Of course, the damage could be even greater. If, for example, the school weakens the authority of the family — by, among other things, a condom-distribution program that suggests that indiscriminate sexual activity is OK — it creates more violence among teenagers than it can counteract by installing metal detectors at all entrances.

But the dilemma the school officials face is that so many families are already weak. The real villains are not the schools but parents who are so indifferent or ineffective that they would rather let the schools do it. If the schools refuse to take measures– such as establishing a sex-counseling and condom-distribution program — the alternative is a dangerous vacuum.

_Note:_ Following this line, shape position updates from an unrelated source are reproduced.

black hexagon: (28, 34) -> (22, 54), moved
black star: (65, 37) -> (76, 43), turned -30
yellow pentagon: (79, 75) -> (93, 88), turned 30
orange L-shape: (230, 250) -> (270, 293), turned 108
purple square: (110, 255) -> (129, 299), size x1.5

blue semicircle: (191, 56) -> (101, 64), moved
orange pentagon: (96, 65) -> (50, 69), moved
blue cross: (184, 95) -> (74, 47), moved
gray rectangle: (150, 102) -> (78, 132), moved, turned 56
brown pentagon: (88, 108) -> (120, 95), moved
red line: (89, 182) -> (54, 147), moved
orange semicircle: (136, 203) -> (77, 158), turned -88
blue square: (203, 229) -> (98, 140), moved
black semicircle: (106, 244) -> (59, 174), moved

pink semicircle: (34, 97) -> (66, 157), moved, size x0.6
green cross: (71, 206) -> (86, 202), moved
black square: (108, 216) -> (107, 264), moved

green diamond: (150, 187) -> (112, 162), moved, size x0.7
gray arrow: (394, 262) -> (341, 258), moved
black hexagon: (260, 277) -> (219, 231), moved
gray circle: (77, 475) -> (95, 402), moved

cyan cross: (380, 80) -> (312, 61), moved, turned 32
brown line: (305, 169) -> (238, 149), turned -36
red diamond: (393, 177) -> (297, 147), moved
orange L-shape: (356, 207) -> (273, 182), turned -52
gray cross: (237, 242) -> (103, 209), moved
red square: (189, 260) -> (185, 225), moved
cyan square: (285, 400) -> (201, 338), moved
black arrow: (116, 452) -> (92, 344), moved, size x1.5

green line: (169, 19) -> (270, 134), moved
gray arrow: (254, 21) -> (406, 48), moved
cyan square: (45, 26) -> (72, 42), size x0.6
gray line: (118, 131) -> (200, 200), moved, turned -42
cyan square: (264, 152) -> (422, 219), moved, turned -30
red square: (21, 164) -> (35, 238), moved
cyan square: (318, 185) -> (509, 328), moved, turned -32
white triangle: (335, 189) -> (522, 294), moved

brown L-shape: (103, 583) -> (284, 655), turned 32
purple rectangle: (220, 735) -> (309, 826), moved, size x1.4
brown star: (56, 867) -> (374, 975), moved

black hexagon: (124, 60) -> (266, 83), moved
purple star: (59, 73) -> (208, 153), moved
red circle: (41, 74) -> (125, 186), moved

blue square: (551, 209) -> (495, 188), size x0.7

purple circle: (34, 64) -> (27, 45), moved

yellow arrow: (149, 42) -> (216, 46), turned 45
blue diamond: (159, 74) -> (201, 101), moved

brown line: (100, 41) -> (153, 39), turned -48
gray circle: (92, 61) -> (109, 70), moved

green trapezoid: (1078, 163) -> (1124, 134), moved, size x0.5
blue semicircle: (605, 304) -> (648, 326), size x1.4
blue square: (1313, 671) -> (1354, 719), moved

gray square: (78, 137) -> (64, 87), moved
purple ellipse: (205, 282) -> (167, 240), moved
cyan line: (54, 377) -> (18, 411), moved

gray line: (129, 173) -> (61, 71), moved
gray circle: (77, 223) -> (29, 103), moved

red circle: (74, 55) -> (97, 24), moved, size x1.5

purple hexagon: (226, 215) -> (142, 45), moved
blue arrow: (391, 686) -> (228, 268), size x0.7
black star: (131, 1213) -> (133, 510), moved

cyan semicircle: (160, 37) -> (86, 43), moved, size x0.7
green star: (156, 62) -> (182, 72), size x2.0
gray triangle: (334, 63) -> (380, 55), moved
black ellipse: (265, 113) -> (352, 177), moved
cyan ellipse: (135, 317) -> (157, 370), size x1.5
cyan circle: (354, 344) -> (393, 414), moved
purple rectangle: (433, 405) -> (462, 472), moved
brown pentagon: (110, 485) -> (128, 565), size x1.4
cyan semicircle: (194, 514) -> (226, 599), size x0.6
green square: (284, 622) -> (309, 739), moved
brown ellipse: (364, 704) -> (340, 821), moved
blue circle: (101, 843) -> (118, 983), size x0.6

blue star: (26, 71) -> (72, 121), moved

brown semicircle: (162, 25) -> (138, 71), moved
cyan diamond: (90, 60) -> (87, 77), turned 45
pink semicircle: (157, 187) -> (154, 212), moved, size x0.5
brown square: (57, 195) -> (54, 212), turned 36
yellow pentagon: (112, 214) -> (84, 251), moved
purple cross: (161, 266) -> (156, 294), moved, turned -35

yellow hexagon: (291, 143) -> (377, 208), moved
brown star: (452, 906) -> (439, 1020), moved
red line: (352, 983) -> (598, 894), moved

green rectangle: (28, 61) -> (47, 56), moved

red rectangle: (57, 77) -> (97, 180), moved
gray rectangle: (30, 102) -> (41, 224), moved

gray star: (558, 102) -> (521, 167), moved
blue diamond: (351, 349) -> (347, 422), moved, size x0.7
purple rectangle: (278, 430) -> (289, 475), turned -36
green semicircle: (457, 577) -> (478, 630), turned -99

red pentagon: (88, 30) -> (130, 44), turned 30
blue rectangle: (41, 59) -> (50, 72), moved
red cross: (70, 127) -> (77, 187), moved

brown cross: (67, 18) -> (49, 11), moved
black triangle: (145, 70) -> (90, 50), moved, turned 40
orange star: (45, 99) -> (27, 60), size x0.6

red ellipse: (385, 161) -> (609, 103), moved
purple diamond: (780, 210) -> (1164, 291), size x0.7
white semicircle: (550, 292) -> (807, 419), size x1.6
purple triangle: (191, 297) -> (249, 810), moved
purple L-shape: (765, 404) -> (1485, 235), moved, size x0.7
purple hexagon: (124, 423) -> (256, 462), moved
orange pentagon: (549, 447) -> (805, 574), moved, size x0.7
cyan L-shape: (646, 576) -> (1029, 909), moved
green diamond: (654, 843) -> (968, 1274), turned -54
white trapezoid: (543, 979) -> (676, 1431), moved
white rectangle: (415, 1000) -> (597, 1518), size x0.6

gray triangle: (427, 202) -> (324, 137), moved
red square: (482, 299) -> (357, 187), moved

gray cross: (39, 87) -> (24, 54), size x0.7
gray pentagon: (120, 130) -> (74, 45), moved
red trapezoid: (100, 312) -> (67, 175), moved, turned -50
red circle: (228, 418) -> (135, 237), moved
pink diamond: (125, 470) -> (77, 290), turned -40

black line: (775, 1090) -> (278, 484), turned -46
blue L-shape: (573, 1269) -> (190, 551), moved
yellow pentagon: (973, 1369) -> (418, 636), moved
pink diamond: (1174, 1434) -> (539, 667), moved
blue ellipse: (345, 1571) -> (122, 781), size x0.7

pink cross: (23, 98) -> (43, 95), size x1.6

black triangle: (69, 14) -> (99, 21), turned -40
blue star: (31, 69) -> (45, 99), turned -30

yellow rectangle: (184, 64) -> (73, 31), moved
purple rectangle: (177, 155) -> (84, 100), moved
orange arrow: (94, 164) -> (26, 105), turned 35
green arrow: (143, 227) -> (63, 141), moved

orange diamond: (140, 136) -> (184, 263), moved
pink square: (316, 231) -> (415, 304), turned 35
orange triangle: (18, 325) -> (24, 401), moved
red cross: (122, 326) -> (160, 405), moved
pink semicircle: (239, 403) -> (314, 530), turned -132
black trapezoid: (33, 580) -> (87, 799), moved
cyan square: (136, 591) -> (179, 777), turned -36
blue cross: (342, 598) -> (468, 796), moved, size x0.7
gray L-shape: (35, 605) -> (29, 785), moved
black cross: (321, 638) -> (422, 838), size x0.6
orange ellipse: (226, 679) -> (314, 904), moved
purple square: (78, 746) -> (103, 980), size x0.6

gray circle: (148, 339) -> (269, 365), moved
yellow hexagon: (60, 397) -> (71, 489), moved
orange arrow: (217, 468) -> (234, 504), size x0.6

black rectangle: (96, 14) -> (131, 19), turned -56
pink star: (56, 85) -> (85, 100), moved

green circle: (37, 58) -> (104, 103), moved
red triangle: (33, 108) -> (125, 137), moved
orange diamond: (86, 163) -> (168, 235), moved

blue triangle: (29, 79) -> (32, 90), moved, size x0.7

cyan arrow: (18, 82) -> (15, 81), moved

So what are the public policy options? The schools cannot refurbish the families; the most they can do is avoid hurting them. If some sex-counseling and condom-distribution programs seem imperative, the schools must write directly to all parents — as one Marin high school is doing — and say that the school's preference is to have the students not use that program but to have the parents handle the problem instead.

Schools would express the hope that the parents would return the enclosed card saying that they, the parents, would handle such matters and that the program should not be extended to their child. Such an exclusion by parents should be scrupulously honored.

There are risks in such a reluctant public policy, but fewer than in a gleeful, wide-open school program of sex-counseling and condom distribution. Of course, this issue is only one small piece of the weak-family syndrome in America. But whatever the issue, the prescription for the schools is never to do anything that further harms the authority of families.